*WHAT YOU HAVE TO DO:* Exact copies of all the lines below are needed, without the pictures.

────────────────

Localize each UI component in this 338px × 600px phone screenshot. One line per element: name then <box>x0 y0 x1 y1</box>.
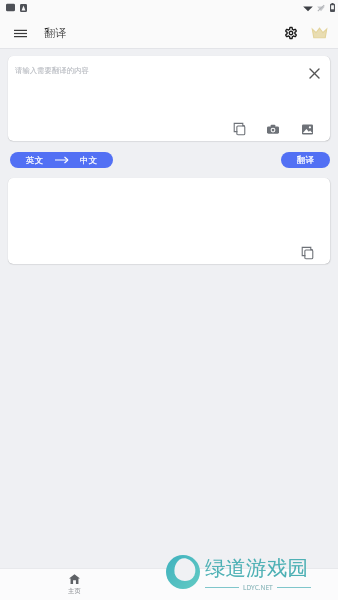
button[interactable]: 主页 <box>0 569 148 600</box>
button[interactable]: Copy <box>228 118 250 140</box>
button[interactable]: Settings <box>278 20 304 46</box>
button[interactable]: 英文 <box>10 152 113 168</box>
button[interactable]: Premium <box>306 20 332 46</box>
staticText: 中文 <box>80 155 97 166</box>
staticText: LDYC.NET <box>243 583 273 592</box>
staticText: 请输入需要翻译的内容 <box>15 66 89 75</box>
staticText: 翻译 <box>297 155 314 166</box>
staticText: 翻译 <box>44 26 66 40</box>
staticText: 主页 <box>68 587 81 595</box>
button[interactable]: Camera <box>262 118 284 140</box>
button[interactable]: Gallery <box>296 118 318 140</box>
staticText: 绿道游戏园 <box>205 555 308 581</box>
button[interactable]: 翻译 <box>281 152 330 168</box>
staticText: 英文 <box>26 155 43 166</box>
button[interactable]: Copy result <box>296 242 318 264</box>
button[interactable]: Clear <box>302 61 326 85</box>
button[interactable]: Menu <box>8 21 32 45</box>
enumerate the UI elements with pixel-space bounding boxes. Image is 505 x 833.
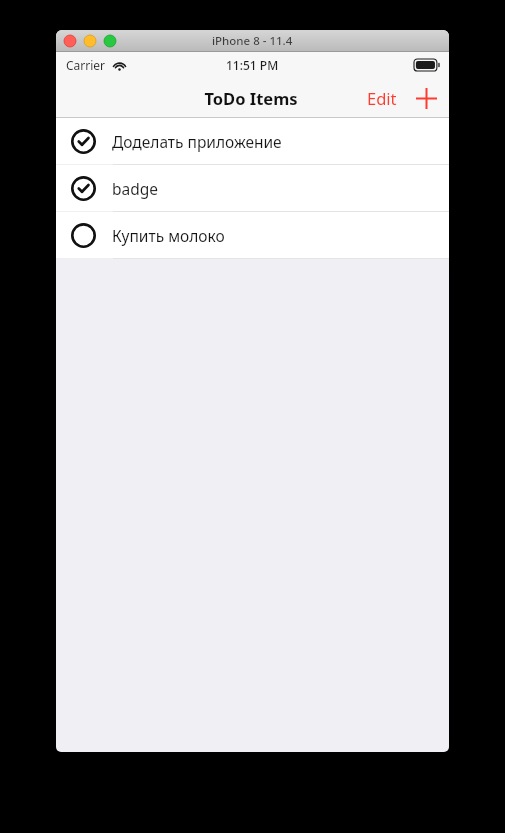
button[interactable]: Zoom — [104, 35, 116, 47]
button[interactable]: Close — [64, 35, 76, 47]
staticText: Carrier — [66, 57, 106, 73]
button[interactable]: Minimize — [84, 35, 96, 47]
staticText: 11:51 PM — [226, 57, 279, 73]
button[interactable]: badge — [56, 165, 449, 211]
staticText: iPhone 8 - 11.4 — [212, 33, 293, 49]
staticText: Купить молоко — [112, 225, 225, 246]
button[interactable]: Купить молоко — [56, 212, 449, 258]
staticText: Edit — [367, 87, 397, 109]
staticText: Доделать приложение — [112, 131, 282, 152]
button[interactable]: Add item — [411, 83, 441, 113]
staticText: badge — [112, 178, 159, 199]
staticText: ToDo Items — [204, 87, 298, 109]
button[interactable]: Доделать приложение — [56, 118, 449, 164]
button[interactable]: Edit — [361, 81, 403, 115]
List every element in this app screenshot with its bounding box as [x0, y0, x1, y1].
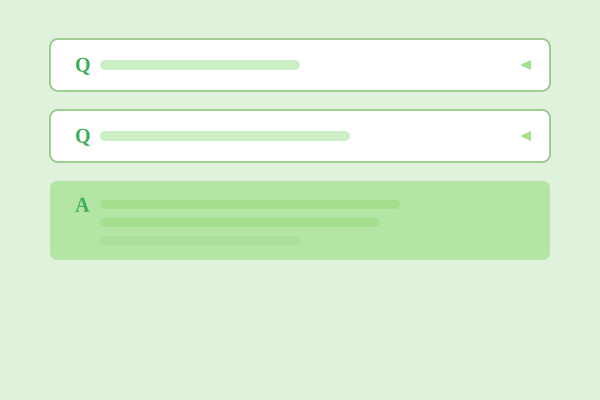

────────────────

*OUTPUT BELOW:*
Localize each UI component in this 338px × 600px phone screenshot. One line per element: name then <box>x0 y0 x1 y1</box>.
button[interactable]: 主页 <box>0 569 148 600</box>
button[interactable]: Copy <box>228 118 250 140</box>
button[interactable]: Settings <box>278 20 304 46</box>
button[interactable]: 英文 <box>10 152 113 168</box>
button[interactable]: Premium <box>306 20 332 46</box>
staticText: 中文 <box>80 155 97 166</box>
staticText: LDYC.NET <box>243 583 273 592</box>
staticText: 请输入需要翻译的内容 <box>15 66 89 75</box>
staticText: 翻译 <box>297 155 314 166</box>
staticText: 翻译 <box>44 26 66 40</box>
staticText: 主页 <box>68 587 81 595</box>
button[interactable]: Camera <box>262 118 284 140</box>
button[interactable]: Gallery <box>296 118 318 140</box>
staticText: 绿道游戏园 <box>205 555 308 581</box>
button[interactable]: 翻译 <box>281 152 330 168</box>
staticText: 英文 <box>26 155 43 166</box>
button[interactable]: Copy result <box>296 242 318 264</box>
button[interactable]: Clear <box>302 61 326 85</box>
button[interactable]: Menu <box>8 21 32 45</box>
enumerate the UI elements with pixel-space bounding boxes. Image is 505 x 833.
button[interactable]: Zoom — [104, 35, 116, 47]
button[interactable]: Close — [64, 35, 76, 47]
staticText: Carrier — [66, 57, 106, 73]
button[interactable]: Minimize — [84, 35, 96, 47]
staticText: 11:51 PM — [226, 57, 279, 73]
button[interactable]: badge — [56, 165, 449, 211]
staticText: iPhone 8 - 11.4 — [212, 33, 293, 49]
staticText: Купить молоко — [112, 225, 225, 246]
button[interactable]: Купить молоко — [56, 212, 449, 258]
staticText: Edit — [367, 87, 397, 109]
staticText: Доделать приложение — [112, 131, 282, 152]
button[interactable]: Add item — [411, 83, 441, 113]
staticText: badge — [112, 178, 159, 199]
staticText: ToDo Items — [204, 87, 298, 109]
button[interactable]: Доделать приложение — [56, 118, 449, 164]
button[interactable]: Edit — [361, 81, 403, 115]
List every element in this app screenshot with its bounding box as [x0, y0, x1, y1].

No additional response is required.